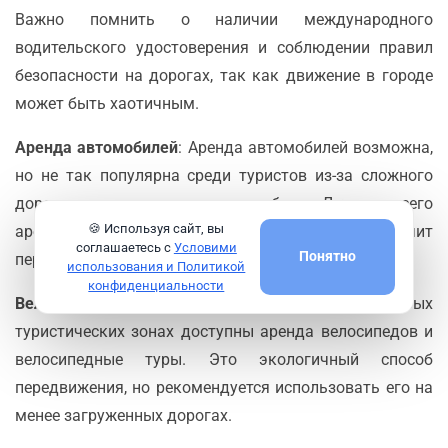
Важно помнить о наличии международного
водительского удостоверения и соблюдении правил
безопасности на дорогах, так как движение в городе
может быть хаотичным.
Аренда автомобилей
: Аренда автомобилей возможна,
но не так популярна среди туристов из-за сложного
дорожного движения и пробок. Лучше всего
🍪 Используя сайт, вы
арендовать автомобиль с водителем, что облегчит
соглашаетесь с
Условими
Понятно
передвижение по городу и за его пределами.
использования и Политикой
конфиденциальности
Велосипеды
: В центральных районах и некоторых
туристических зонах доступны аренда велосипедов и
велосипедные туры. Это экологичный способ
передвижения, но рекомендуется использовать его на
менее загруженных дорогах.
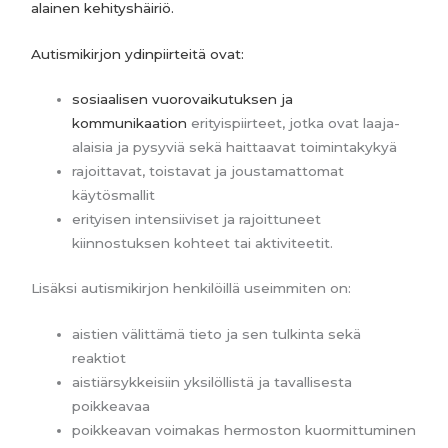
alainen kehityshäiriö.
Autismikirjon ydinpiirteitä ovat:
sosiaalisen vuorovaikutuksen ja
kommunikaation
erityispiirteet, jotka ovat laaja-
alaisia ja pysyviä sekä haittaavat toimintakykyä
rajoittavat, toistavat ja joustamattomat
käytösmallit
erityisen intensiiviset ja rajoittuneet
kiinnostuksen kohteet tai aktiviteetit.
Lisäksi autismikirjon henkilöillä useimmiten on:
aistien välittämä tieto ja sen tulkinta sekä
reaktiot
aistiärsykkeisiin yksilöllistä ja tavallisesta
poikkeavaa
poikkeavan voimakas hermoston kuormittuminen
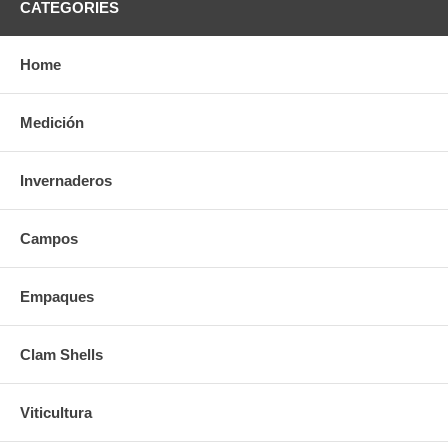
CATEGORIES
Home
Medición
Invernaderos
Campos
Empaques
Clam Shells
Viticultura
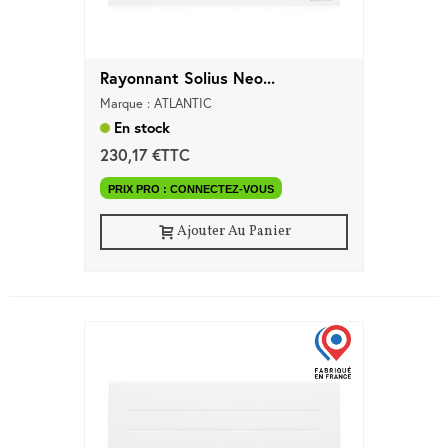
Rayonnant Solius Neo...
Marque : ATLANTIC
En stock
230,17 €TTC
PRIX PRO : CONNECTEZ-VOUS
Ajouter Au Panier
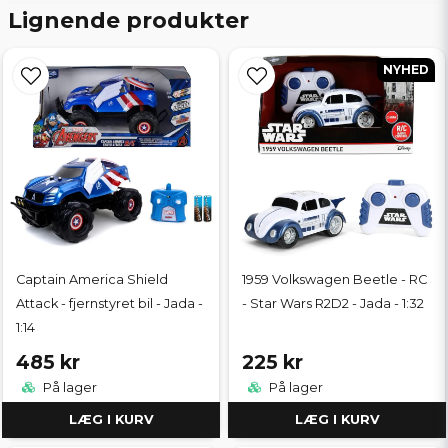
Lignende produkter
NYHED
Captain America Shield
1959 Volkswagen Beetle - RC
Attack - fjernstyret bil - Jada -
- Star Wars R2D2 - Jada - 1:32
1:14
485 kr
225 kr
På lager
På lager
LÆG I KURV
LÆG I KURV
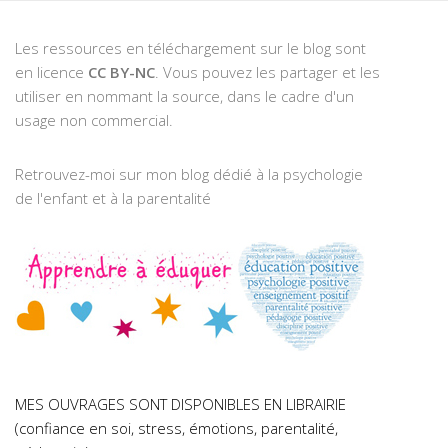
Les ressources en téléchargement sur le blog sont
en licence
CC BY-NC
. Vous pouvez les partager et les
utiliser en nommant la source, dans le cadre d'un
usage non commercial.
Retrouvez-moi sur mon blog dédié à la psychologie
de l'enfant et à la parentalité
MES OUVRAGES SONT DISPONIBLES EN LIBRAIRIE
(confiance en soi, stress, émotions, parentalité,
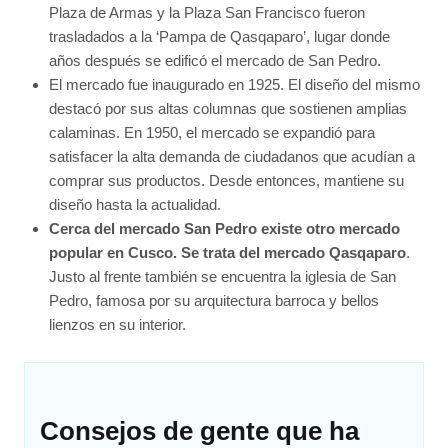
Plaza de Armas y la Plaza San Francisco fueron
trasladados a la ‘Pampa de Qasqaparo’, lugar donde
años después se edificó el mercado de San Pedro.
El mercado fue inaugurado en 1925. El diseño del mismo
destacó por sus altas columnas que sostienen amplias
calaminas. En 1950, el mercado se expandió para
satisfacer la alta demanda de ciudadanos que acudían a
comprar sus productos. Desde entonces, mantiene su
diseño hasta la actualidad.
Cerca del mercado San Pedro existe otro mercado
popular en Cusco. Se trata del mercado Qasqaparo
.
Justo al frente también se encuentra la iglesia de San
Pedro, famosa por su arquitectura barroca y bellos
lienzos en su interior.
Consejos de gente que ha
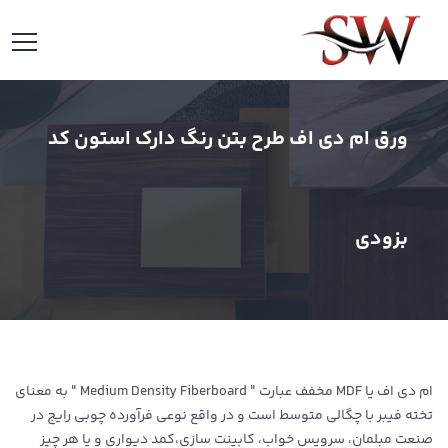
ورق ام دی اف طرح بتن رنگ دارک استون کد
بزودی
ام دی اف یا MDF مخفف عبارت " Medium Density Fiberboard " به معنای
تخته فیبر با چگالی متوسط است و در واقع نوعی فرآورده چوبی رایج در
صنعت مبلمان، سرویس خواب، کابینت سازی،کمد دیواری و یا هر چیز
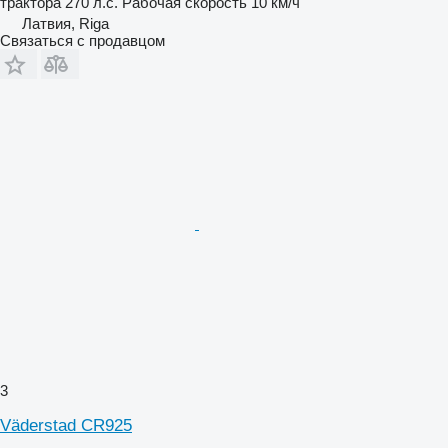
трактора
270 л.с.
Рабочая скорость
10 км/ч
Латвия, Riga
Связаться с продавцом
3
Väderstad CR925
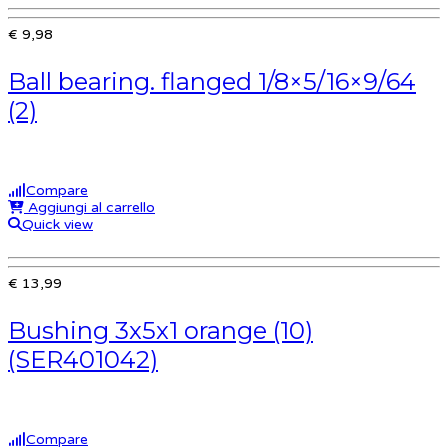
€ 9,98
Ball bearing. flanged 1/8×5/16×9/64
(2)
Compare
Aggiungi al carrello
Quick view
€ 13,99
Bushing 3x5x1 orange (10)
(SER401042)
Compare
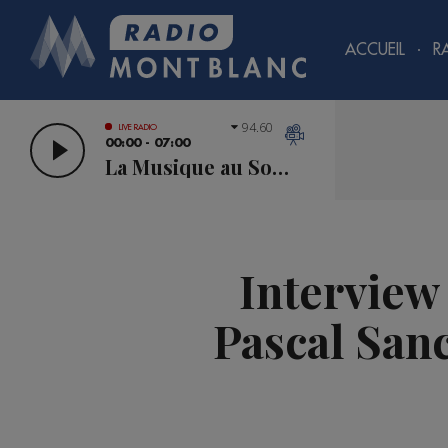
ACCUEIL
R
94.60
LIVE RADIO
00:00 - 07:00
La Musique au Sommet
Interview 
Pascal San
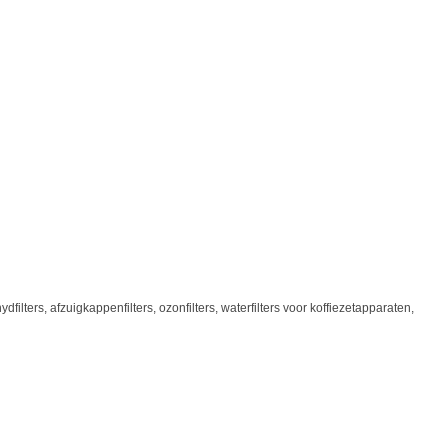
filters, afzuigkappenfilters, ozonfilters, waterfilters voor koffiezetapparaten,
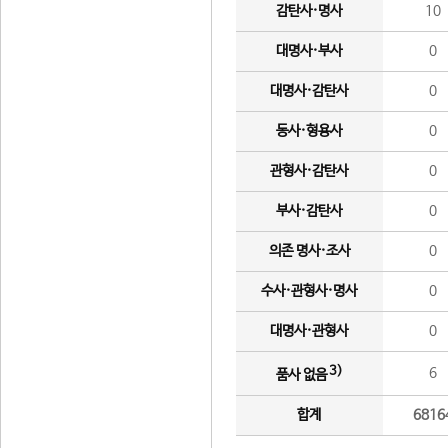
감탄사·명사
10
대명사·부사
0
대명사·감탄사
0
동사·형용사
0
관형사·감탄사
0
부사·감탄사
0
의존 명사·조사
0
수사·관형사·명사
0
대명사·관형사
0
3)
6
품사 없음
합계
6816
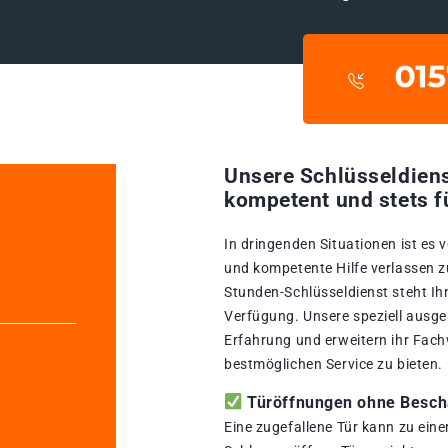
Unsere Schlüsseldiens
kompetent und stets f
In dringenden Situationen ist es 
und kompetente Hilfe verlassen z
Stunden-Schlüsseldienst steht Ih
Verfügung. Unsere speziell ausge
Erfahrung und erweitern ihr Fach
bestmöglichen Service zu bieten.
Türöffnungen ohne Beschä
Eine zugefallene Tür kann zu ein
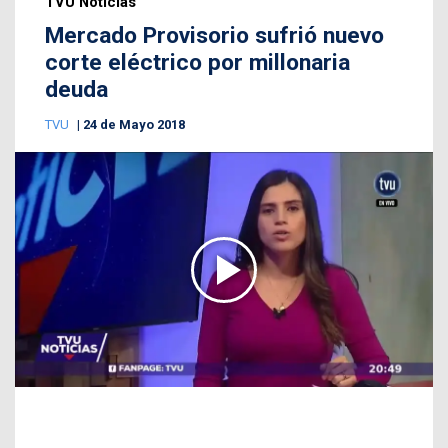
TVU Noticias
Mercado Provisorio sufrió nuevo
corte eléctrico por millonaria
deuda
TVU
24 de Mayo 2018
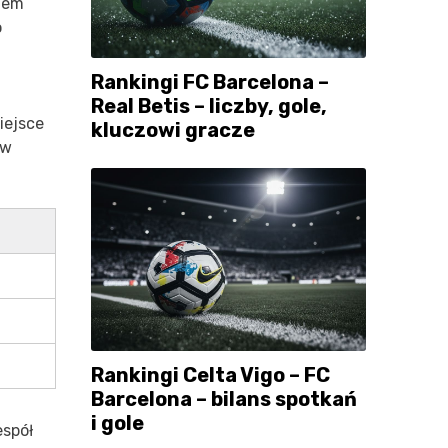
siem
o
Rankingi FC Barcelona –
Real Betis – liczby, gole,
iejsce
kluczowi gracze
 w
Rankingi Celta Vigo – FC
Barcelona – bilans spotkań
i gole
espół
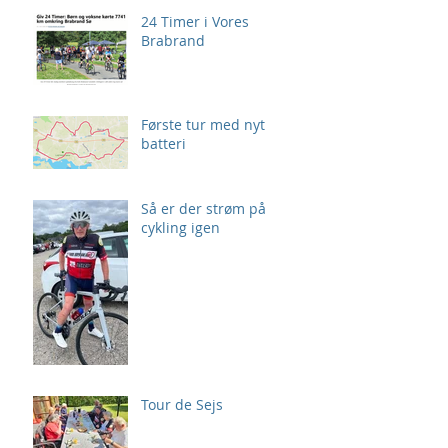
24 Timer i Vores
Brabrand
Første tur med nyt
batteri
Så er der strøm på
cykling igen
Tour de Sejs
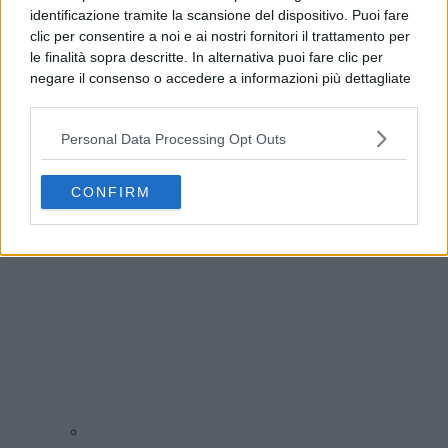
identificazione tramite la scansione del dispositivo. Puoi fare
clic per consentire a noi e ai nostri fornitori il trattamento per
le finalità sopra descritte. In alternativa puoi fare clic per
negare il consenso o accedere a informazioni più dettagliate
e modificare le tue preferenze prima di acconsentire.
Si rende noto che alcuni trattamenti dei dati personali
Personal Data Processing Opt Outs
possono non richiedere il tuo consenso, ma hai il diritto di
Guasto all’Acquedotto Campano, stop all’acqua
opporti a tale trattamento. Le tue preferenze si
tra Qualiano e Villaricca
applicheranno solo a questo sito web. Puoi modificare le tue
CONFIRM
preferenze in qualsiasi momento ritornando su questo sito o
consultando la nostra
informativa sulla riservatezza
.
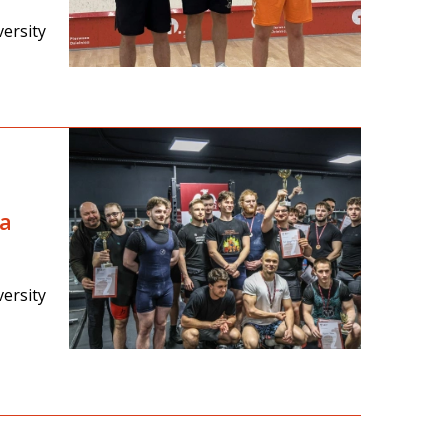
ersity
ka
ersity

▶ PROBLEM DETAILS:
Repeat the records word for word, skipping pictures.

▶ ANSWER SECTION:
Важно помнить о наличии международного
водительского удостоверения и соблюдении правил
безопасности на дорогах, так как движение в городе
может быть хаотичным.
Аренда автомобилей
: Аренда автомобилей возможна,
но не так популярна среди туристов из-за сложного
дорожного движения и пробок. Лучше всего
🍪 Используя сайт, вы
арендовать автомобиль с водителем, что облегчит
соглашаетесь с
Условими
Понятно
передвижение по городу и за его пределами.
использования и Политикой
конфиденциальности
Велосипеды
: В центральных районах и некоторых
туристических зонах доступны аренда велосипедов и
велосипедные туры. Это экологичный способ
передвижения, но рекомендуется использовать его на
менее загруженных дорогах.
alainen kehityshäiriö.
Autismikirjon ydinpiirteitä ovat:
sosiaalisen vuorovaikutuksen ja
kommunikaation
erityispiirteet, jotka ovat laaja-
alaisia ja pysyviä sekä haittaavat toimintakykyä
rajoittavat, toistavat ja joustamattomat
käytösmallit
erityisen intensiiviset ja rajoittuneet
kiinnostuksen kohteet tai aktiviteetit.
Lisäksi autismikirjon henkilöillä useimmiten on:
aistien välittämä tieto ja sen tulkinta sekä
reaktiot
aistiärsykkeisiin yksilöllistä ja tavallisesta
poikkeavaa
poikkeavan voimakas hermoston kuormittuminen
CATEGORIES
Home
Medición
Invernaderos
Campos
Empaques
Clam Shells
Viticultura
Rayonnant Solius Neo...
Marque : ATLANTIC
En stock
230,17 €TTC
PRIX PRO : CONNECTEZ-VOUS
Ajouter Au Panier
Lignende produkter
NYHED
Captain America Shield
1959 Volkswagen Beetle - RC
Attack - fjernstyret bil - Jada -
- Star Wars R2D2 - Jada - 1:32
1:14
485 kr
225 kr
På lager
På lager
LÆG I KURV
LÆG I KURV
Les ressources en téléchargement sur le blog sont
en licence
CC BY-NC
. Vous pouvez les partager et les
utiliser en nommant la source, dans le cadre d'un
usage non commercial.
Retrouvez-moi sur mon blog dédié à la psychologie
de l'enfant et à la parentalité
MES OUVRAGES SONT DISPONIBLES EN LIBRAIRIE
(confiance en soi, stress, émotions, parentalité,
Plaza de Armas y la Plaza San Francisco fueron
trasladados a la ‘Pampa de Qasqaparo’, lugar donde
años después se edificó el mercado de San Pedro.
El mercado fue inaugurado en 1925. El diseño del mismo
destacó por sus altas columnas que sostienen amplias
calaminas. En 1950, el mercado se expandió para
satisfacer la alta demanda de ciudadanos que acudían a
comprar sus productos. Desde entonces, mantiene su
diseño hasta la actualidad.
Cerca del mercado San Pedro existe otro mercado
popular en Cusco. Se trata del mercado Qasqaparo
.
Justo al frente también se encuentra la iglesia de San
Pedro, famosa por su arquitectura barroca y bellos
lienzos en su interior.
Consejos de gente que ha
ورق ام دی اف طرح بتن رنگ دارک استون کد
بزودی
ام دی اف یا MDF مخفف عبارت " Medium Density Fiberboard " به معنای
تخته فیبر با چگالی متوسط است و در واقع نوعی فرآورده چوبی رایج در
صنعت مبلمان، سرویس خواب، کابینت سازی،کمد دیواری و یا هر چیز
трактора
270 л.с.
Рабочая скорость
10 км/ч
Латвия, Riga
Связаться с продавцом
3
Väderstad CR925
€ 9,98
Ball bearing. flanged 1/8×5/16×9/64
(2)
Compare
Aggiungi al carrello
Quick view
€ 13,99
Bushing 3x5x1 orange (10)
(SER401042)
Compare
ACCUEIL
R
94.60
LIVE RADIO
00:00 - 07:00
La Musique au Sommet
Interview 
Pascal San
filters, afzuigkappenfilters, ozonfilters, waterfilters voor koffiezetapparaten,
감탄사·명사
10
대명사·부사
0
대명사·감탄사
0
동사·형용사
0
관형사·감탄사
0
부사·감탄사
0
의존 명사·조사
0
수사·관형사·명사
0
대명사·관형사
0
3)
6
품사 없음
합계
6816
Unsere Schlüsseldiens
kompetent und stets f
In dringenden Situationen ist es 
und kompetente Hilfe verlassen z
Stunden-Schlüsseldienst steht Ih
Verfügung. Unsere speziell ausge
Erfahrung und erweitern ihr Fach
bestmöglichen Service zu bieten.
Türöffnungen ohne Beschä
Eine zugefallene Tür kann zu ein
TVU Noticias
Mercado Provisorio sufrió nuevo
corte eléctrico por millonaria
deuda
TVU
24 de Mayo 2018
siem
o
Rankingi FC Barcelona –
Real Betis – liczby, gole,
iejsce
kluczowi gracze
 w
Rankingi Celta Vigo – FC
Barcelona – bilans spotkań
i gole
espół
24 Timer i Vores
Brabrand
Første tur med nyt
batteri
Så er der strøm på
cykling igen
Tour de Sejs
identificazione tramite la scansione del dispositivo. Puoi fare
clic per consentire a noi e ai nostri fornitori il trattamento per
le finalità sopra descritte. In alternativa puoi fare clic per
negare il consenso o accedere a informazioni più dettagliate
e modificare le tue preferenze prima di acconsentire.
Si rende noto che alcuni trattamenti dei dati personali
Personal Data Processing Opt Outs
possono non richiedere il tuo consenso, ma hai il diritto di
Guasto all’Acquedotto Campano, stop all’acqua
opporti a tale trattamento. Le tue preferenze si
tra Qualiano e Villaricca
applicheranno solo a questo sito web. Puoi modificare le tue
CONFIRM
preferenze in qualsiasi momento ritornando su questo sito o
consultando la nostra
informativa sulla riservatezza
.
ersity
ka
ersity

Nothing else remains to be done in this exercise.